Klägerin in dem am 6. November vor dem Philadelphia Court of Common Pleas begonnenen Verfahren ist die in Pennsylvania lebende Kelly Martel, die ihre Krebserkrankung auf die Verwendung des glyphosathaltigen Unkrautvernichters Roundup von Bayer zurückführt. Anhand ihres Falles - der noch am Montag vor die Geschworenen kommen könnte - könnte sich zeigen, ob Bayers jüngste Niederlagen eine Ausnahme waren oder womöglich das Ergebnis einer veränderten Strategie der Klägeranwälte.
Bayer hatte vor kurzem den vierten Glyphosat-Fall in Folge innerhalb kurzer Zeit verloren, nachdem das Konzern zuvor neun Verfahren hintereinander gewonnen hatte. Im jüngsten Urteil war das Unternehmen zu einer Zahlung von insgesamt 1,56 Milliarden Dollar verurteilt worden. Interviews mit Anwälten beider Seiten und die Prozessprotokolle legen nahe, dass mehrere Faktoren die unterschiedlichen Ergebnisse bei den 13 Verfahren erklären könnten. So gestatteten die Richter den Geschworenen, Zeugenaussagen zu regulatorischen Fragen im Zusammenhang mit Roundup zu hören, die Bayer selbst als irreführend bezeichnet. Die Klägeranwälte stellten zuletzt auch stärker auf andere Chemikalien in dem Herbizid neben Glyphosat ab.

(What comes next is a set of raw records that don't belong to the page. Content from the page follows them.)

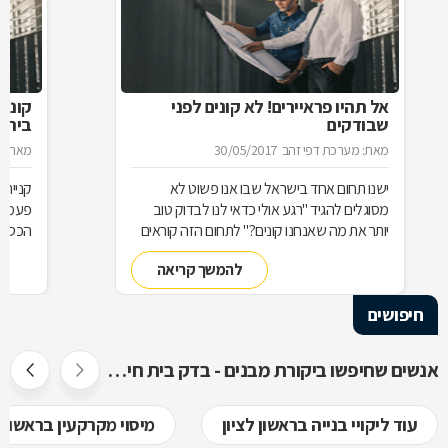
אל תהיו פראיירים! לא קונים לפני
קוני
שבודקים
בית
מאת: מערכת דפי זהב
30/05/2017
מאת: מ
ישנו תחום אחד בישראל שבו אנו פשוט לא
קניית
מסוגלים להגיד "רגע אולי כדאי לנו לבדוק טוב
פעמים 
יותר את מה שאנחנו קונים?" לתחום הזה קוראים
הכספיו
נדל"ן, ובתחום הזה להיות פראייר עולה הרבה
כדאי מ
להמשך קריאה
מאוד כסף. מדוע מה שהפך כתנאי לחתימה על
בית ש
חוזה בארצות הברית ובעולם, עדיין מדשדש
מדוקדק
חיפושים
בישראל?
של הנ
אנשים שחיפשו ביקורת מבנים - בדק בית חיפשו גם
עוד ליקויי בנייה בראשון לציון
מיסוי מקרקעין בראשון ל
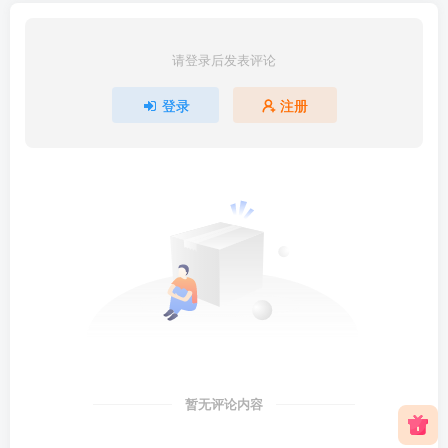
请登录后发表评论
登录
注册
暂无评论内容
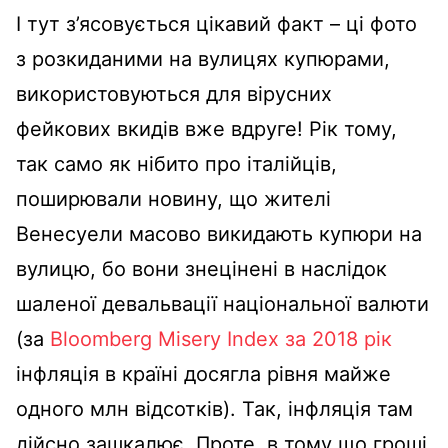
І тут з’ясовується цікавий факт – ці фото
з розкиданими на вулицях купюрами,
використовуються для вірусних
фейкових вкидів вже вдруге! Рік тому,
так само як нібито про італійців,
поширювали новину, що жителі
Венесуели масово викидають купюри на
вулицю, бо вони знецінені в наслідок
шаленої девальвації національної валюти
(за
Bloomberg Misery Index за 2018 рік
інфляція в країні досягла рівня майже
одного млн відсотків). Так, інфляція там
дійсно зашкалює. Проте, в тому що гроші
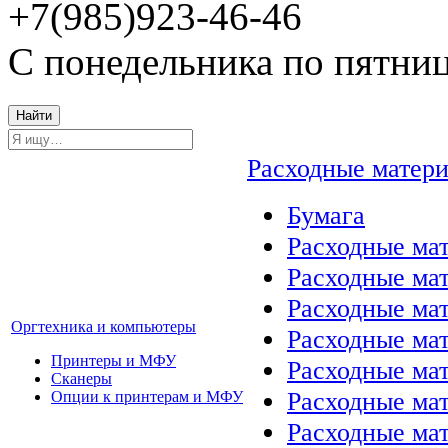
+7(985)923-46-46
С понедельника по пятниц
Найти
Расходные матер
Бумага
Расходные мат
Расходные ма
Расходные ма
Оргтехника и компьютеры
Расходные ма
Принтеры и МФУ
Расходные ма
Сканеры
Расходные ма
Опции к принтерам и МФУ
Расходные мат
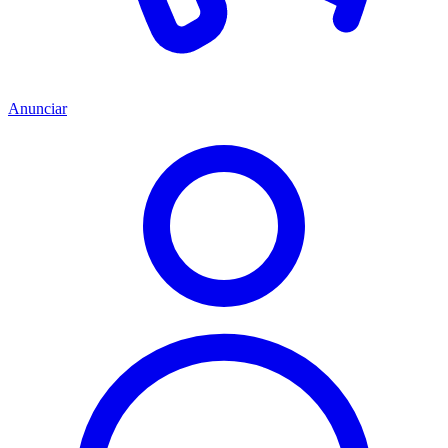
Anunciar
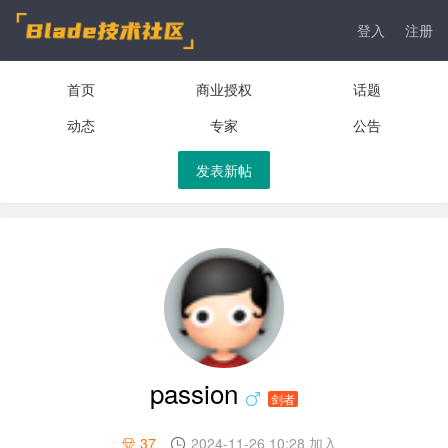
登入
注册
首页
商业授权
话题
动态
专家
公告
发表新帖
passion
剑者
37
2024-11-26 10:28 加入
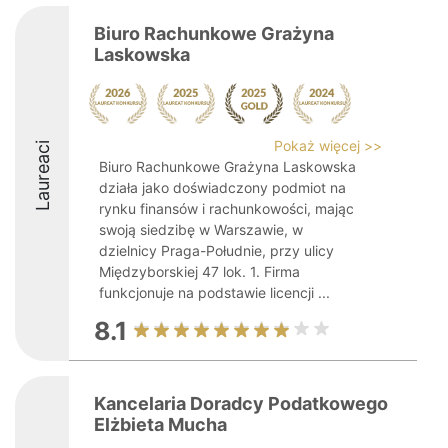
Biuro Rachunkowe Grażyna
Laskowska
Pokaż więcej >>
Laureaci
Biuro Rachunkowe Grażyna Laskowska
działa jako doświadczony podmiot na
rynku finansów i rachunkowości, mając
swoją siedzibę w Warszawie, w
dzielnicy Praga-Południe, przy ulicy
Międzyborskiej 47 lok. 1. Firma
funkcjonuje na podstawie licencji ...
8.1
Kancelaria Doradcy Podatkowego
Elżbieta Mucha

Bei den Anwälten von Martel war keine Stellungnahme erhältlich. Bayer verwies darauf, dass es den Klägern in den jüngsten Fällen «unzulässigerweise» erlaubt gewesen sei, die regulatorischen und wissenschaftlichen Fakten falsch darzustellen. Dabei habe die EU-Kommission Glyphosat in der Europäischen Union gerade erst für weitere zehn Jahre zugelassen und die US-Umweltbehörde EPA bestätige weiterhin, dass Glyphosat nicht krebserregend sei. Die Vorwürfe gegen Glyphosat hat Bayer stets zurückgewiesen. Behörden weltweit haben das Mittel als nicht krebserregend eingestuft. Die Krebsforschungsagentur IARC der Weltgesundheitsorganisation WHO bewertete den Wirkstoff 2015 dagegen als «wahrscheinlich krebserregend».
Zuletzt standen laut Bayer noch für 52'000 der insgesamt rund 165'000 angemeldeten Ansprüche Einigungen aus. Die Klagen hatte sich das Unternehmen mit der Übernahme des Glyphosat-Entwicklers Monsanto in Haus geholt. Wenige Wochen nach Abschluss des Zukaufs im Sommer 2018 handelte sich Bayer ein erstes Urteil ein, das die Klagewelle ins Rollen brachte.
Etwa 9,5 Milliarden Dollar hat Bayer bereits gezahlt, um Klagen vom Tisch zu bekommen. Ende 2022 beliefen sich die Rückstellungen für die Vergleiche bestehender und künftiger Glyphosat-Klagen noch auf 6,4 Milliarden Dollar. Nach den neun gewonnen Verfahren war die Erfolgsserie bei den Prozessen im Oktober jäh unterbrochen worden. Gegen die nun vier verlorenen Verfahren will der Konzern Berufung einlegen.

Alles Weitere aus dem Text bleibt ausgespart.